[Saved data entries]
----------------------------------------
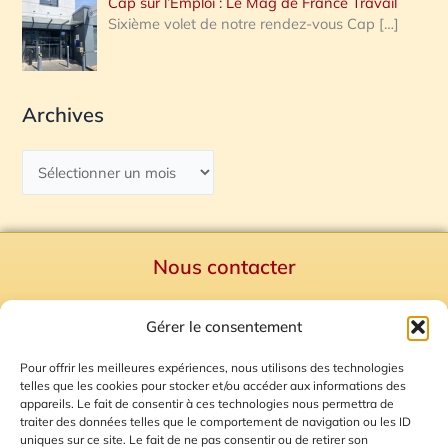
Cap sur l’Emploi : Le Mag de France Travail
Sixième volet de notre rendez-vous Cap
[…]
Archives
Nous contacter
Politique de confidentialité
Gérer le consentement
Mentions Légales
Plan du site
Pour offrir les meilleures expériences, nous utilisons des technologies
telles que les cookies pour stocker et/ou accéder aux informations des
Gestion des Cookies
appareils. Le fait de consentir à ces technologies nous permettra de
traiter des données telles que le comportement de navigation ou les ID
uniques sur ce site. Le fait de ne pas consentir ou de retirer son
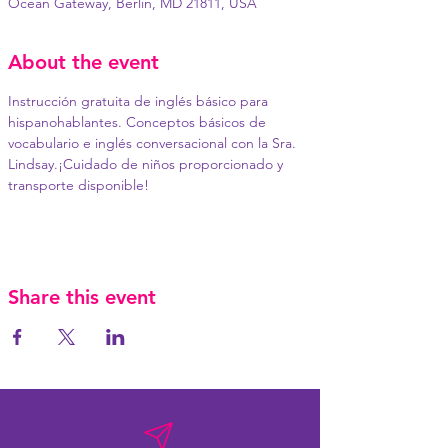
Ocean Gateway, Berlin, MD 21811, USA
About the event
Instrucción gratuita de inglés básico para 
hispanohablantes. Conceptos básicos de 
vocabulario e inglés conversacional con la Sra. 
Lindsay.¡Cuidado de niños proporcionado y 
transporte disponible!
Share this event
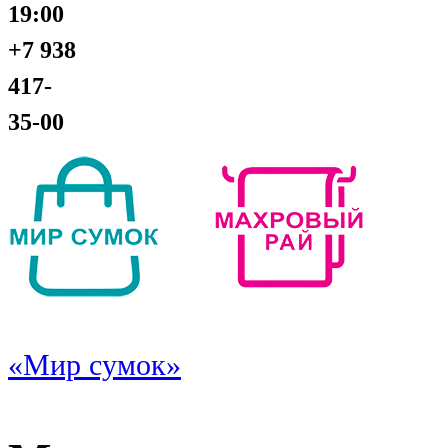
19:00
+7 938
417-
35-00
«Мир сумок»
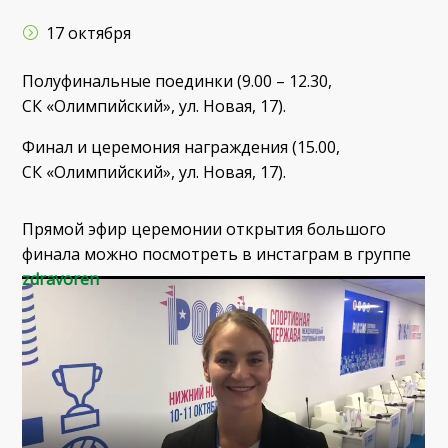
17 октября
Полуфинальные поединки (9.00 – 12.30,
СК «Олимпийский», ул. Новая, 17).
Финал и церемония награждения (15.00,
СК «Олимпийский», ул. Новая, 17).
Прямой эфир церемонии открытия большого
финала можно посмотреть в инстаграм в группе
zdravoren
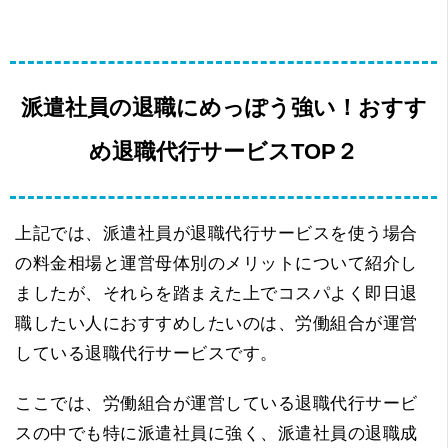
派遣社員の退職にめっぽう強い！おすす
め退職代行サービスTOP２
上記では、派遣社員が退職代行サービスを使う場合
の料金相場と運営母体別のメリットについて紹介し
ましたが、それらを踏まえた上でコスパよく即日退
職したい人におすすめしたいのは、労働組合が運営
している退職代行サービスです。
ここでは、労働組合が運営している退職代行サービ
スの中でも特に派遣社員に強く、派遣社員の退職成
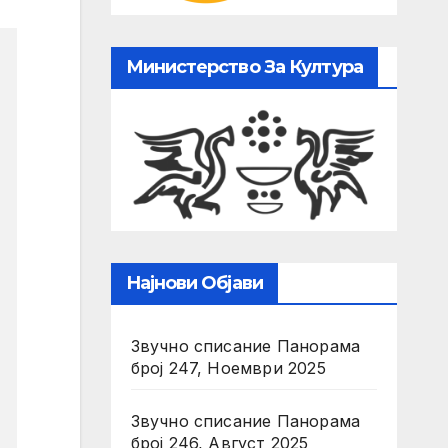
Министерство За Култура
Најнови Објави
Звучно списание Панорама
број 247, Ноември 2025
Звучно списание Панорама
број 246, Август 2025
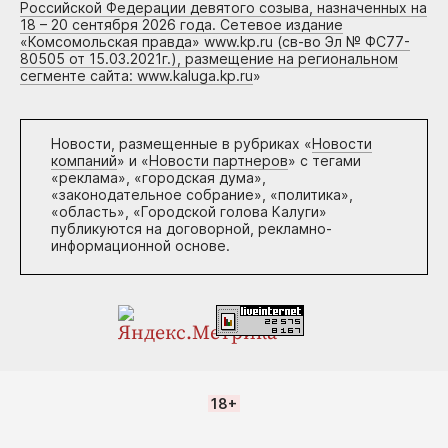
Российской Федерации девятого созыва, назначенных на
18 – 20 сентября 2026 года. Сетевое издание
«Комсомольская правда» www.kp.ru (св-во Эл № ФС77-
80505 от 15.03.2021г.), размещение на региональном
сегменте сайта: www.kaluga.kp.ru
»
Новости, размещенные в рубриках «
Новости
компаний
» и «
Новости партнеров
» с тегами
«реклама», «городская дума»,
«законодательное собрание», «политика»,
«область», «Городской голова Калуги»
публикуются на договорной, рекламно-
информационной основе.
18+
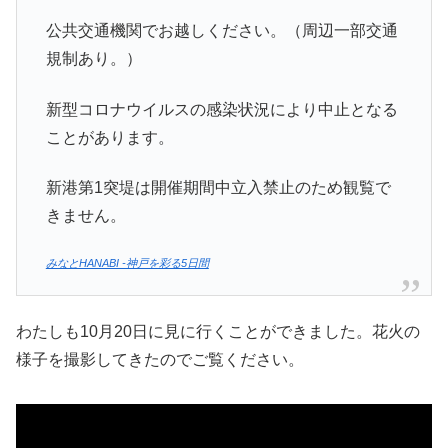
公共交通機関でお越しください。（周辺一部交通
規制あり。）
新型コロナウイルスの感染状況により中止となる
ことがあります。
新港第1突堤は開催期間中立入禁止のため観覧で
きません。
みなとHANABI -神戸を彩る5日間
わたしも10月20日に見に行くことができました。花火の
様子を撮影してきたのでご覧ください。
----------------------------------------
▸ TASK:
Please transcribe each entry exactly and exclude any image it contains.

▸ ANSWER TO THE PROBLEM:
Cap sur l’Emploi : Le Mag de France Travail
Sixième volet de notre rendez-vous Cap
[…]
Archives
Nous contacter
Politique de confidentialité
Gérer le consentement
Mentions Légales
Plan du site
Pour offrir les meilleures expériences, nous utilisons des technologies
telles que les cookies pour stocker et/ou accéder aux informations des
Gestion des Cookies
appareils. Le fait de consentir à ces technologies nous permettra de
traiter des données telles que le comportement de navigation ou les ID
uniques sur ce site. Le fait de ne pas consentir ou de retirer son
Ocean Gateway, Berlin, MD 21811, USA
About the event
Instrucción gratuita de inglés básico para 
hispanohablantes. Conceptos básicos de 
vocabulario e inglés conversacional con la Sra. 
Lindsay.¡Cuidado de niños proporcionado y 
transporte disponible!
Share this event
19:00
+7 938
417-
35-00
«Мир сумок»
17 октября
Полуфинальные поединки (9.00 – 12.30,
СК «Олимпийский», ул. Новая, 17).
Финал и церемония награждения (15.00,
СК «Олимпийский», ул. Новая, 17).
Прямой эфир церемонии открытия большого
финала можно посмотреть в инстаграм в группе
zdravoren
派遣社員の退職にめっぽう強い！おすす
め退職代行サービスTOP２
上記では、派遣社員が退職代行サービスを使う場合
の料金相場と運営母体別のメリットについて紹介し
ましたが、それらを踏まえた上でコスパよく即日退
職したい人におすすめしたいのは、労働組合が運営
している退職代行サービスです。
ここでは、労働組合が運営している退職代行サービ
スの中でも特に派遣社員に強く、派遣社員の退職成
Министерство За Култура
Најнови Објави
Звучно списание Панорама
број 247, Ноември 2025
Звучно списание Панорама
број 246, Август 2025
Российской Федерации девятого созыва, назначенных на
18 – 20 сентября 2026 года. Сетевое издание
«Комсомольская правда» www.kp.ru (св-во Эл № ФС77-
80505 от 15.03.2021г.), размещение на региональном
сегменте сайта: www.kaluga.kp.ru
»
Новости, размещенные в рубриках «
Новости
компаний
» и «
Новости партнеров
» с тегами
«реклама», «городская дума»,
«законодательное собрание», «политика»,
«область», «Городской голова Калуги»
публикуются на договорной, рекламно-
информационной основе.
18+
公共交通機関でお越しください。（周辺一部交通
規制あり。）
新型コロナウイルスの感染状況により中止となる
ことがあります。
新港第1突堤は開催期間中立入禁止のため観覧で
きません。
みなとHANABI -神戸を彩る5日間
わたしも10月20日に見に行くことができました。花火の
様子を撮影してきたのでご覧ください。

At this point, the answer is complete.